A 3 de outubro de 1944, passado pouco mais de um ano da sua chegada, com um grupo de adolescentes desejosos de serem missionários como ele, De Marchi iniciou em Fátima um pequeno seminário. As primeiras sementes da árvore do IMC em Portugal estavam lançadas. Quantas graças, quantos frutos! Os frutos mais belos são as vocações missionárias que surgiram no seio de tantas famílias, dom de Deus, mas também fruto de muita oração, dedicação e sacrifícios de tantos missionários que passaram pelas paróquias e aldeias animando missionariamente as comunidades.
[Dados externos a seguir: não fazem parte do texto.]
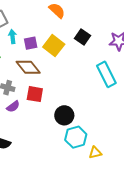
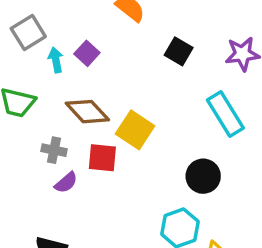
purple square: (31, 43) -> (87, 53), moved, turned -32
yellow square: (54, 46) -> (135, 130), moved
black circle: (64, 115) -> (203, 176), moved

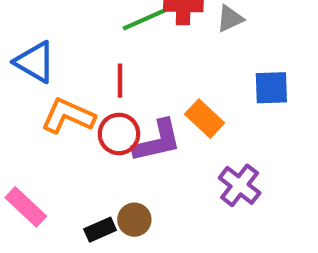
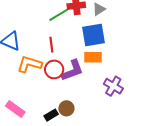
blue square: (271, 88) -> (94, 35), moved, size x1.4
orange rectangle: (205, 119) -> (93, 57), turned -36

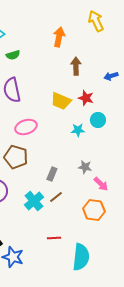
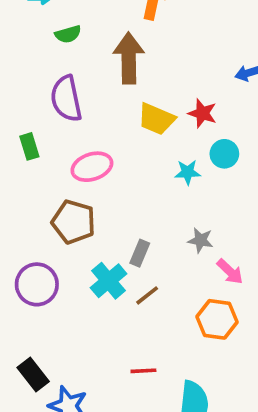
brown arrow: (76, 66) -> (129, 58), moved, size x1.5
cyan cross: (34, 201) -> (109, 281), moved

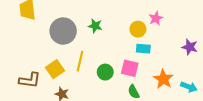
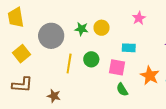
yellow circle: (138, 29) -> (102, 28), moved
yellow square: (55, 69) -> (21, 54), moved
green circle: (105, 72) -> (91, 59), moved

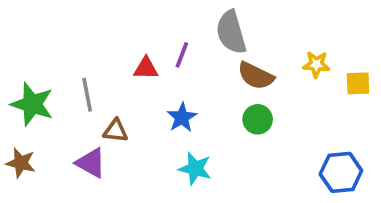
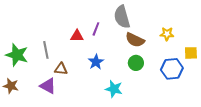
yellow square: (358, 83) -> (191, 53), moved
cyan star: (195, 169) -> (114, 89), moved
blue hexagon: (341, 172) -> (172, 69), moved

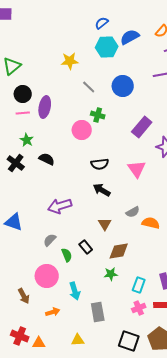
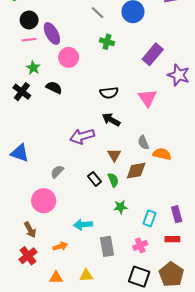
purple ellipse: (45, 107) -> (52, 33), turned -40
pink circle: (82, 130) -> (69, 57), moved
purple arrow: (60, 206) -> (82, 136), moved
gray semicircle: (133, 212) -> (143, 143), turned 96
brown diamond: (119, 251) -> (136, 171), moved
green semicircle: (67, 255) -> (113, 180), moved
pink circle: (47, 276) -> (44, 201), moved
cyan arrow: (75, 291) -> (83, 225), turned 102
pink cross: (139, 308) -> (140, 245), moved
red cross: (20, 336) -> (28, 256), moved, turned 30
orange triangle: (39, 343) -> (56, 278), moved

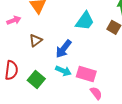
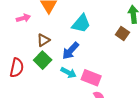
cyan trapezoid: (85, 21) -> (81, 24), moved
green square: (36, 80) -> (43, 60), moved

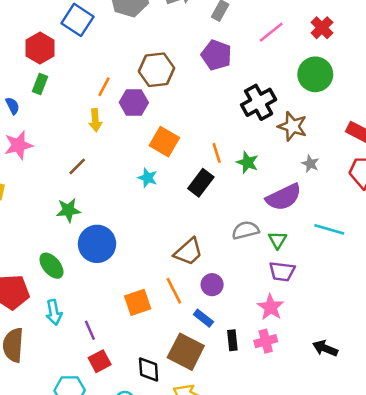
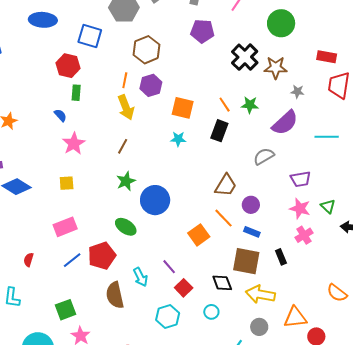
brown hexagon: (157, 70) -> (146, 50), moved
yellow arrow: (95, 120) -> (126, 107), size x1.4
green triangle: (278, 240) -> (328, 206), moved
cyan arrow: (54, 312) -> (140, 277), moved
black rectangle: (232, 340) -> (281, 257), moved

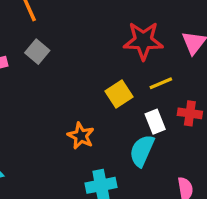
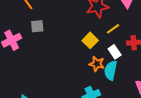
gray square: (37, 52) -> (37, 26), turned -32
orange star: (81, 136) -> (97, 64), moved

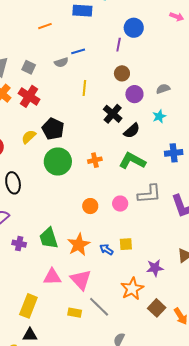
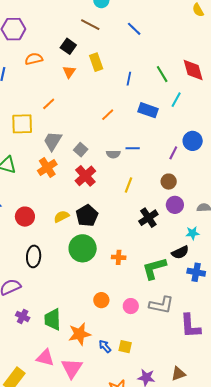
orange line: (45, 26) -> (108, 115), turned -40
red cross: (29, 96) -> (85, 176), moved
black semicircle: (132, 131) -> (180, 252), moved
green L-shape: (132, 161) -> (154, 268), turned -60

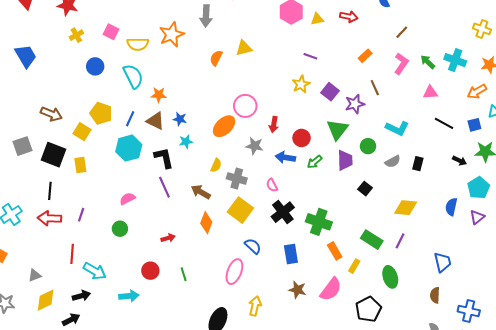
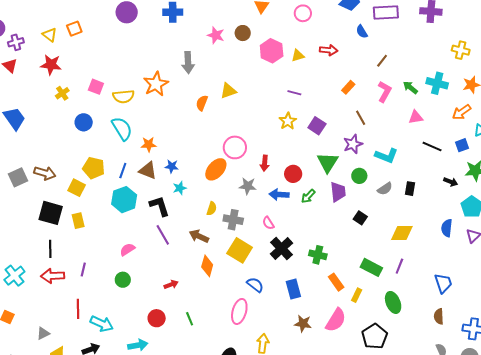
purple star: (355, 104) -> (353, 144), moved
gray square: (22, 146) -> (18, 177), moved
green cross: (319, 222) -> (318, 255), size x0.7

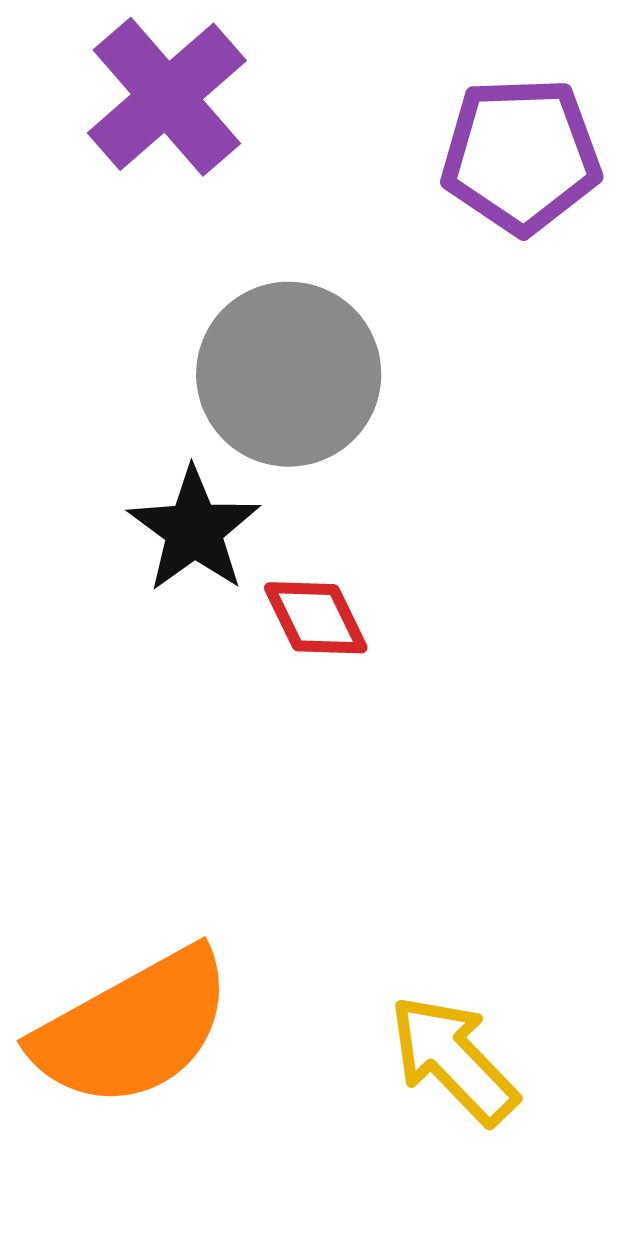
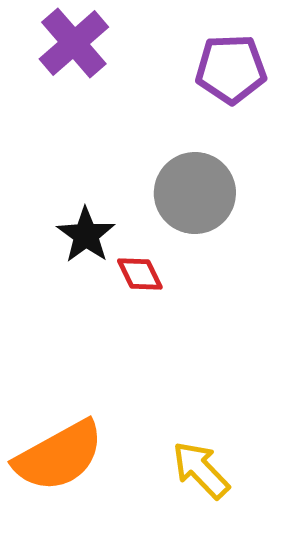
gray circle: (289, 374) -> (195, 193), moved

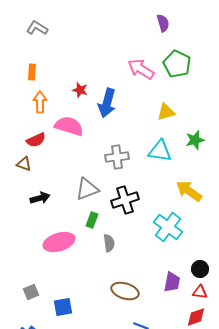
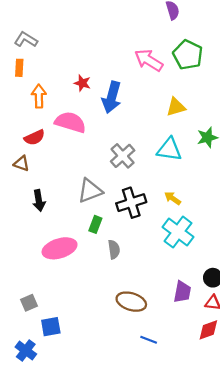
gray L-shape: (37, 28) -> (26, 40), moved
orange rectangle: (32, 72) -> (19, 68), moved
gray cross: (117, 157) -> (123, 156), turned -35
yellow arrow: (189, 191) -> (173, 198), moved, size x0.6
black arrow: (40, 198) -> (39, 200), turned 96
blue square: (63, 307) -> (51, 327), moved

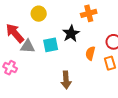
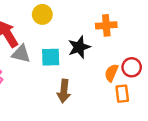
orange semicircle: (90, 53) -> (111, 73), moved
brown arrow: (66, 80) -> (64, 91), moved

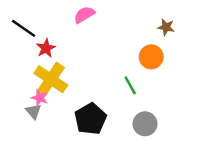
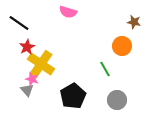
pink semicircle: (84, 15) -> (68, 12), turned -132
red star: (46, 48) -> (27, 47), moved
A abertura deste ano jubilar dos 75 anos do IMC em Portugal será em Fátima no dia 9 de junho deste ano, com todos os familiares dos missionários da Consolata portugueses, e encerra no dia 3 de outubro de 2019.

Ao assinalar este ano jubilar, queremos antes de mais agradecer a Deus e à Mãe de Jesus que nos acolheu com carinho e amor na terra que Ela visitou. Queremos também recordar o rosto de tantos irmãos e irmãs que nos apoiaram com a sua oração, e agradecer pela estima, amizade e ajuda material. E não podemos esquecer o grande trabalho dos missionários portugueses realizado durante estes 75 anos nos diversos países da África, Américas, Ásia e Europa.

Recordar, celebrar e agradecer. Mas não só! Queremos que a celebração deste ano jubilar seja também uma ocasião para reavivar e fortalecer o nosso ardor missionário e assim continuar a ser pescadores de homens, lançando a rede com o anúncio do Evangelho, indo ao encontro de tantos que ainda não o conhecem.